Jessa's detour from her route to the abortion clinic takes her to a bar where she sips on a White Russian and hooks up with a patron. As they fool around her new companion informs her that she's bleeding, so she's not so pregnant after all. Meanwhile, Hannah neurotically converses with her gynecologist about the pros and cons of AIDS, and how it would mean she could be mad at her boyfriend for something legitimate, as opposed to not responding to her texts. The girls on 'Girls' all have such limited world views, but Dunham does a great job of indicting their entitled small-mindedness as well as embracing each character and their flaws.

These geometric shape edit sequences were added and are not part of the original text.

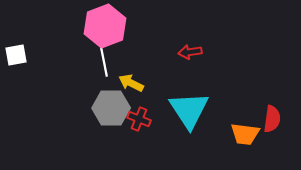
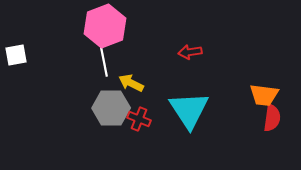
red semicircle: moved 1 px up
orange trapezoid: moved 19 px right, 39 px up
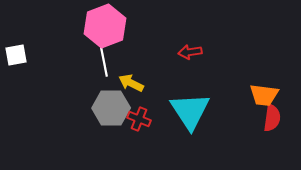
cyan triangle: moved 1 px right, 1 px down
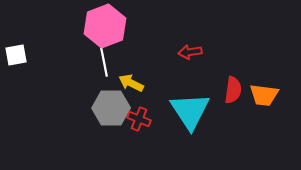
red semicircle: moved 39 px left, 28 px up
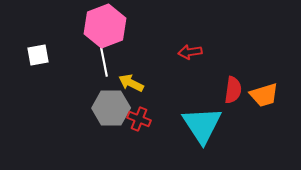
white square: moved 22 px right
orange trapezoid: rotated 24 degrees counterclockwise
cyan triangle: moved 12 px right, 14 px down
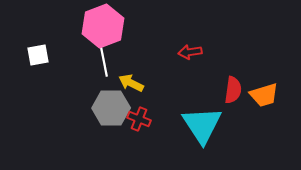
pink hexagon: moved 2 px left
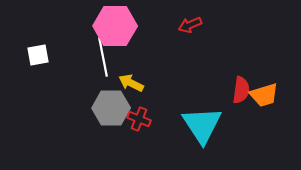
pink hexagon: moved 12 px right; rotated 21 degrees clockwise
red arrow: moved 27 px up; rotated 15 degrees counterclockwise
red semicircle: moved 8 px right
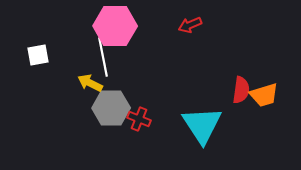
yellow arrow: moved 41 px left
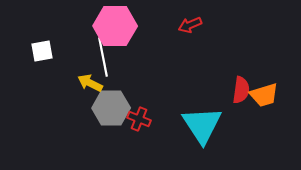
white square: moved 4 px right, 4 px up
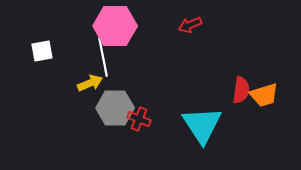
yellow arrow: rotated 130 degrees clockwise
gray hexagon: moved 4 px right
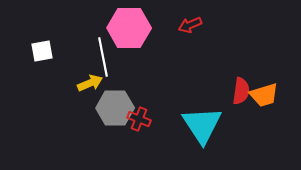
pink hexagon: moved 14 px right, 2 px down
red semicircle: moved 1 px down
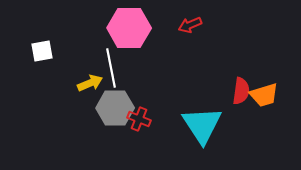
white line: moved 8 px right, 11 px down
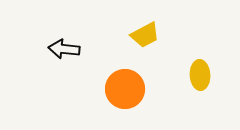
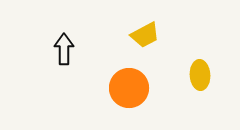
black arrow: rotated 84 degrees clockwise
orange circle: moved 4 px right, 1 px up
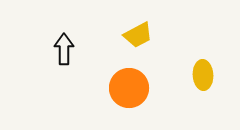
yellow trapezoid: moved 7 px left
yellow ellipse: moved 3 px right
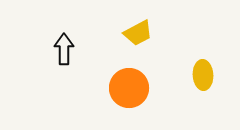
yellow trapezoid: moved 2 px up
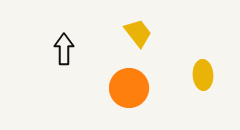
yellow trapezoid: rotated 100 degrees counterclockwise
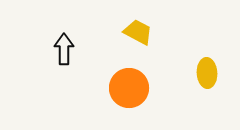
yellow trapezoid: moved 1 px up; rotated 24 degrees counterclockwise
yellow ellipse: moved 4 px right, 2 px up
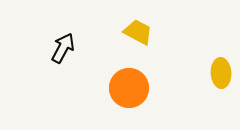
black arrow: moved 1 px left, 1 px up; rotated 28 degrees clockwise
yellow ellipse: moved 14 px right
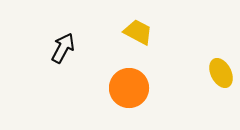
yellow ellipse: rotated 24 degrees counterclockwise
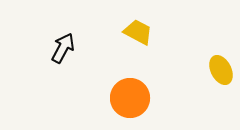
yellow ellipse: moved 3 px up
orange circle: moved 1 px right, 10 px down
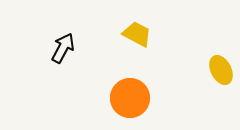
yellow trapezoid: moved 1 px left, 2 px down
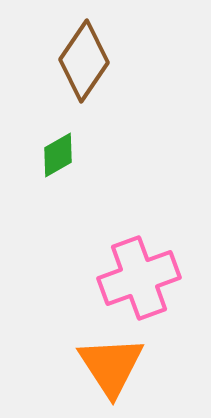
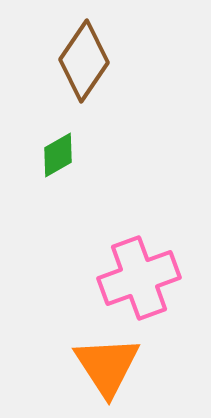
orange triangle: moved 4 px left
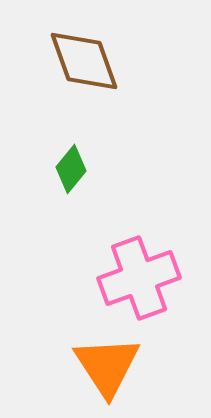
brown diamond: rotated 54 degrees counterclockwise
green diamond: moved 13 px right, 14 px down; rotated 21 degrees counterclockwise
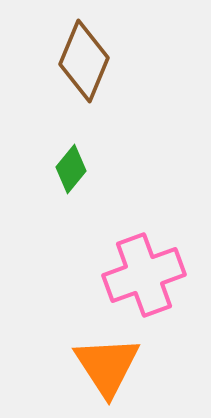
brown diamond: rotated 42 degrees clockwise
pink cross: moved 5 px right, 3 px up
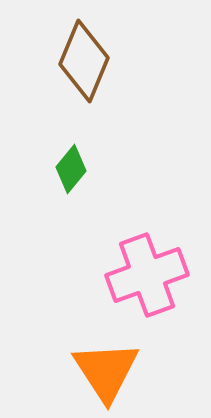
pink cross: moved 3 px right
orange triangle: moved 1 px left, 5 px down
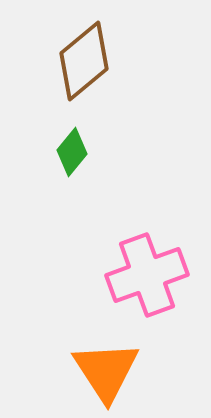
brown diamond: rotated 28 degrees clockwise
green diamond: moved 1 px right, 17 px up
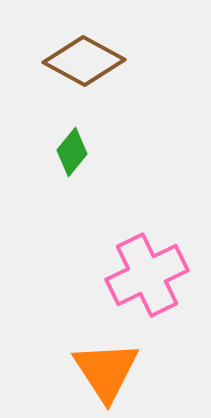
brown diamond: rotated 68 degrees clockwise
pink cross: rotated 6 degrees counterclockwise
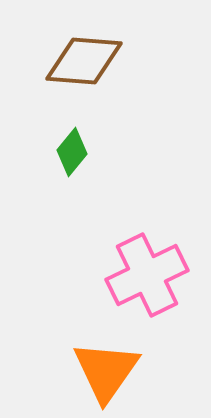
brown diamond: rotated 24 degrees counterclockwise
orange triangle: rotated 8 degrees clockwise
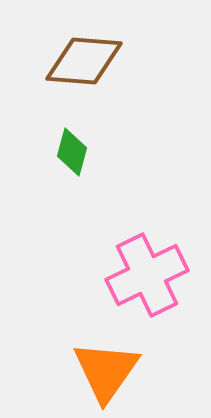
green diamond: rotated 24 degrees counterclockwise
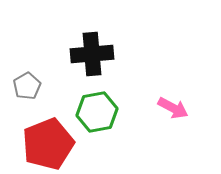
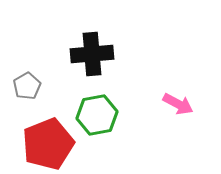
pink arrow: moved 5 px right, 4 px up
green hexagon: moved 3 px down
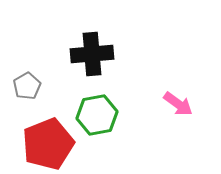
pink arrow: rotated 8 degrees clockwise
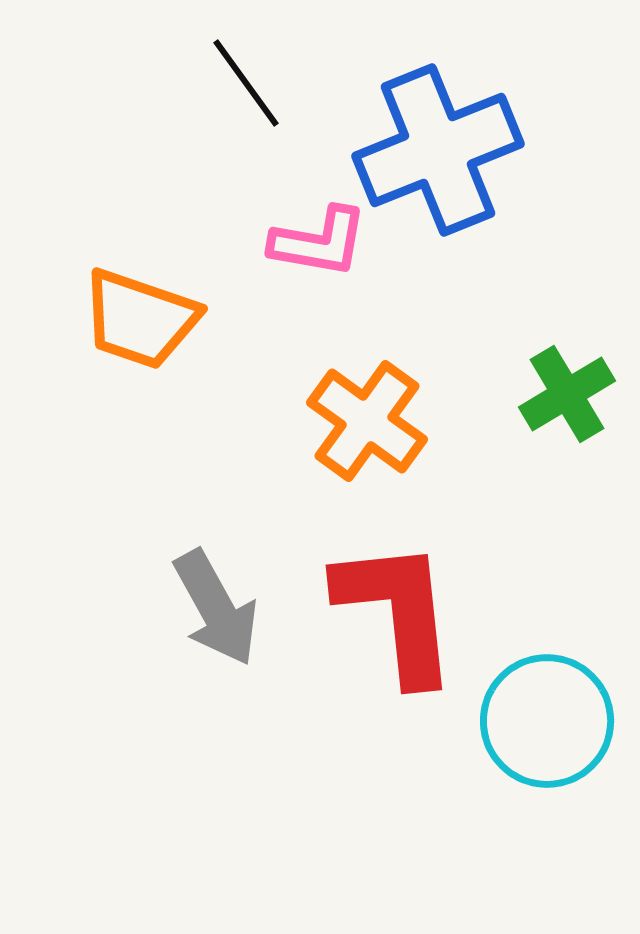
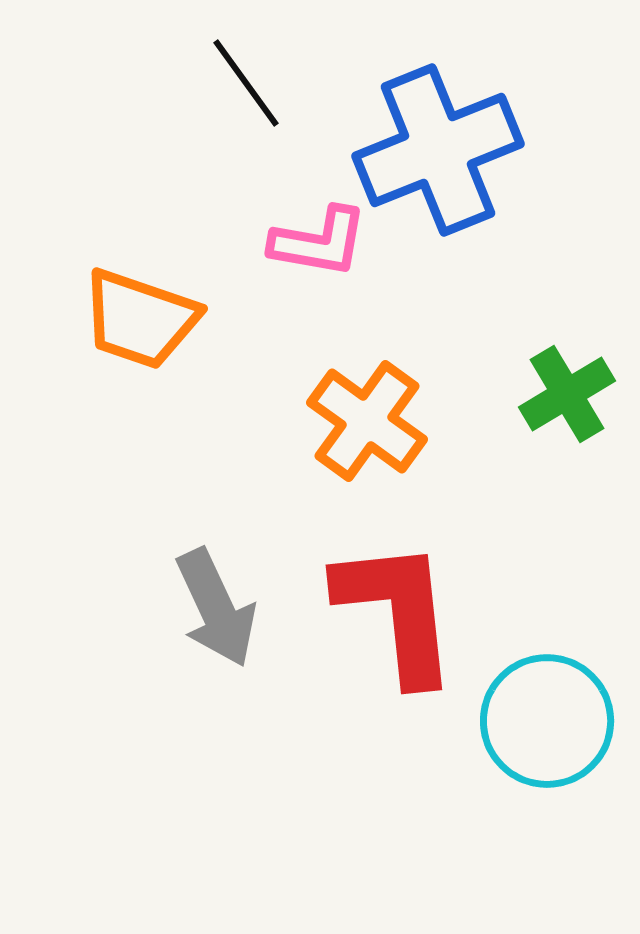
gray arrow: rotated 4 degrees clockwise
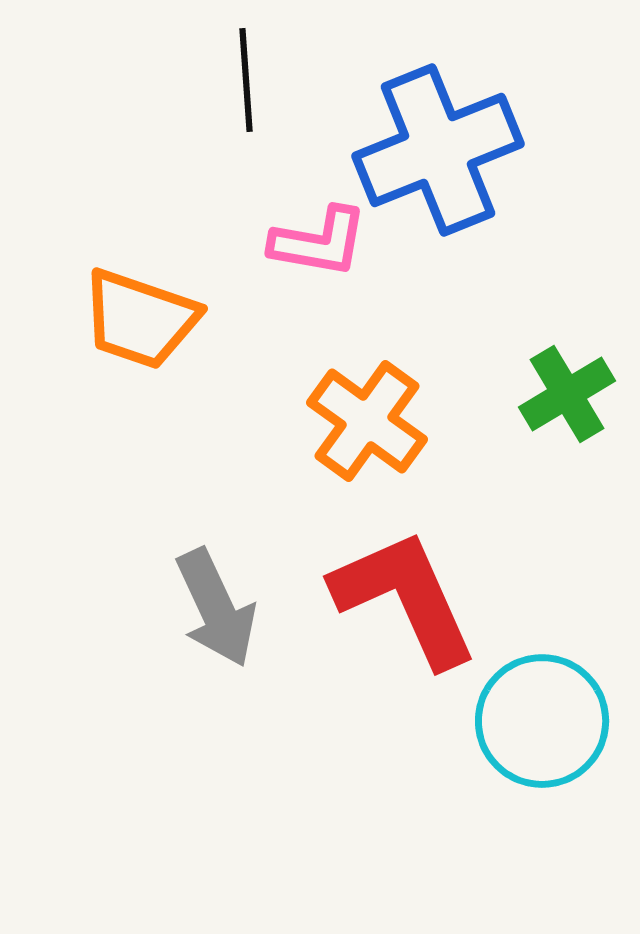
black line: moved 3 px up; rotated 32 degrees clockwise
red L-shape: moved 8 px right, 13 px up; rotated 18 degrees counterclockwise
cyan circle: moved 5 px left
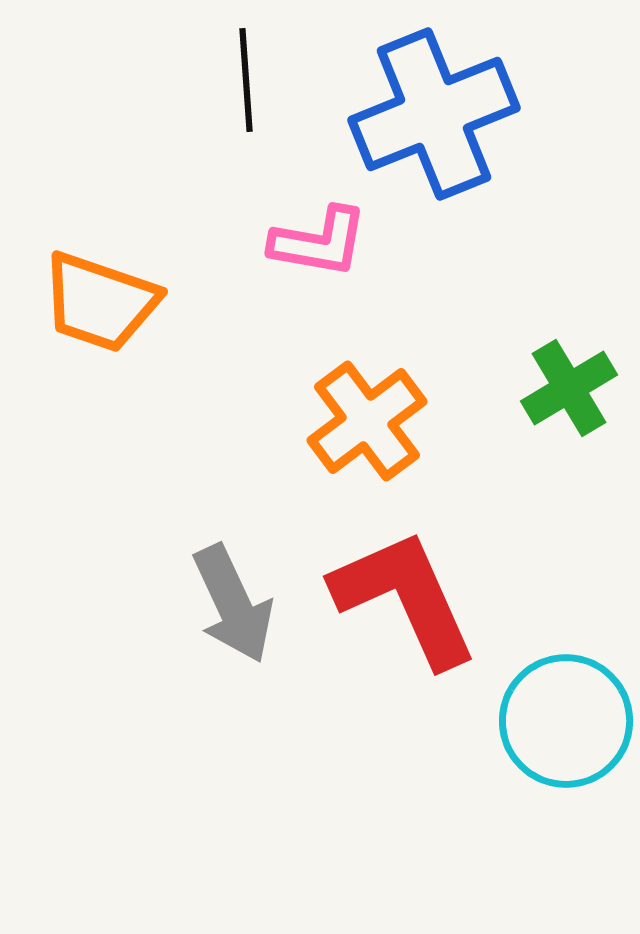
blue cross: moved 4 px left, 36 px up
orange trapezoid: moved 40 px left, 17 px up
green cross: moved 2 px right, 6 px up
orange cross: rotated 17 degrees clockwise
gray arrow: moved 17 px right, 4 px up
cyan circle: moved 24 px right
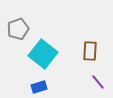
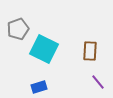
cyan square: moved 1 px right, 5 px up; rotated 12 degrees counterclockwise
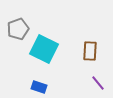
purple line: moved 1 px down
blue rectangle: rotated 35 degrees clockwise
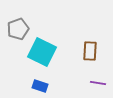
cyan square: moved 2 px left, 3 px down
purple line: rotated 42 degrees counterclockwise
blue rectangle: moved 1 px right, 1 px up
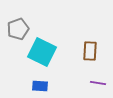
blue rectangle: rotated 14 degrees counterclockwise
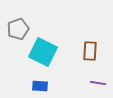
cyan square: moved 1 px right
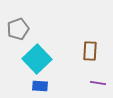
cyan square: moved 6 px left, 7 px down; rotated 20 degrees clockwise
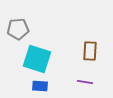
gray pentagon: rotated 15 degrees clockwise
cyan square: rotated 28 degrees counterclockwise
purple line: moved 13 px left, 1 px up
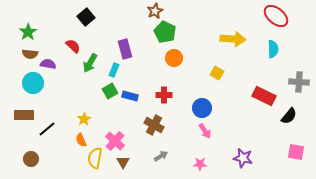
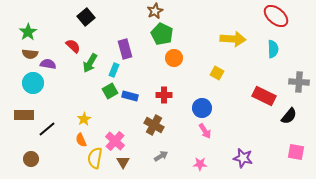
green pentagon: moved 3 px left, 2 px down
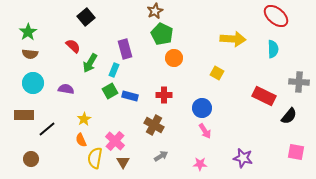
purple semicircle: moved 18 px right, 25 px down
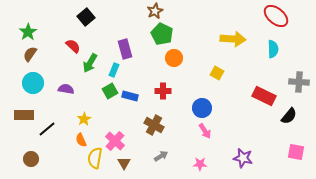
brown semicircle: rotated 119 degrees clockwise
red cross: moved 1 px left, 4 px up
brown triangle: moved 1 px right, 1 px down
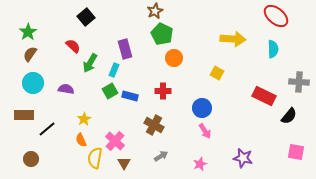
pink star: rotated 24 degrees counterclockwise
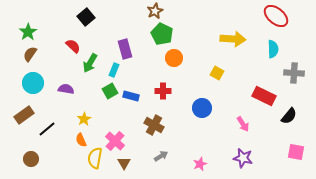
gray cross: moved 5 px left, 9 px up
blue rectangle: moved 1 px right
brown rectangle: rotated 36 degrees counterclockwise
pink arrow: moved 38 px right, 7 px up
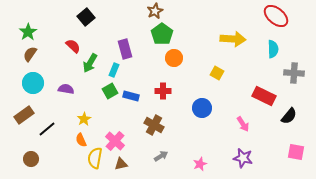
green pentagon: rotated 10 degrees clockwise
brown triangle: moved 3 px left, 1 px down; rotated 48 degrees clockwise
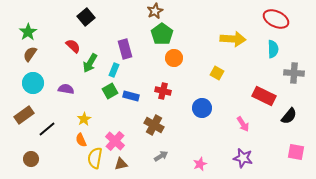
red ellipse: moved 3 px down; rotated 15 degrees counterclockwise
red cross: rotated 14 degrees clockwise
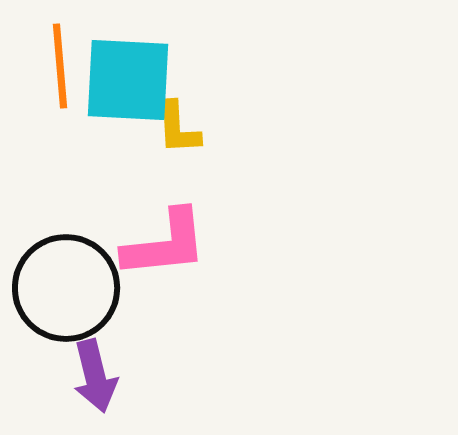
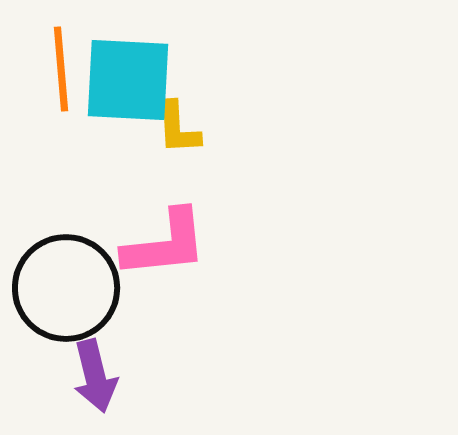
orange line: moved 1 px right, 3 px down
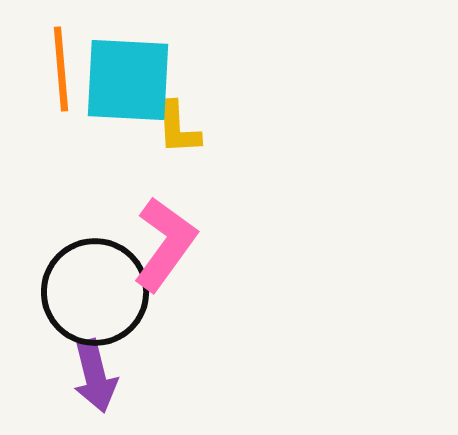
pink L-shape: rotated 48 degrees counterclockwise
black circle: moved 29 px right, 4 px down
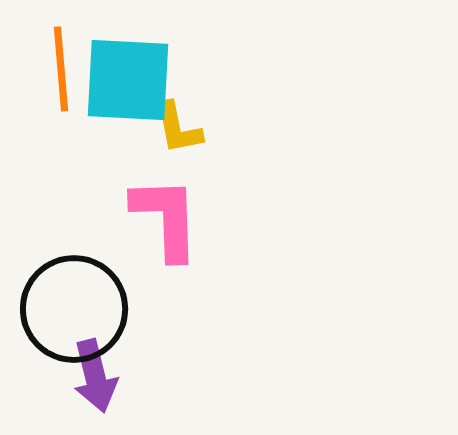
yellow L-shape: rotated 8 degrees counterclockwise
pink L-shape: moved 1 px right, 26 px up; rotated 38 degrees counterclockwise
black circle: moved 21 px left, 17 px down
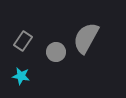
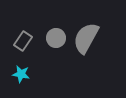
gray circle: moved 14 px up
cyan star: moved 2 px up
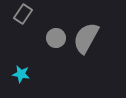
gray rectangle: moved 27 px up
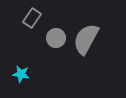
gray rectangle: moved 9 px right, 4 px down
gray semicircle: moved 1 px down
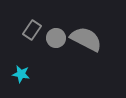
gray rectangle: moved 12 px down
gray semicircle: rotated 88 degrees clockwise
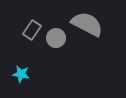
gray semicircle: moved 1 px right, 15 px up
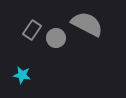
cyan star: moved 1 px right, 1 px down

There's nothing wrong with being flawed. Our flaws are what cause us to examine ourselves extensively, but they also aid us in making mistakes, which can only help us grow and learn. Flaws are beautiful. When you're young, it takes you a little longer to learn from your mistakes, and you often have to repeat them to get anywhere. "Vagina Panic" oddly pairs well with last week's episode of 'Community,' in which Annie realizes that she and Abed are just running the same scenarios over and over, hoping for different results. When you're young, that's most of your life. You do the same things over and over -- like Hannah, sleeping with Adam -- hoping for a different result. You over-analyze every aspect of the situation, hoping you can deconstruct it enough to find a solution instead of cutting your losses and learning from it.

Quotable:

"That was so good. I almost came."

"You have total freak-out face."

Hannah's Google search: "Diseases that come from no condom for one second."

"I like a bar where the average patron would be described as 'crotchety.'"

"You're a really good friend, and you threw a really good  abortion."

"Hey, you're pregnant when you don't wanna be, so you might wanna show up to your own abortion."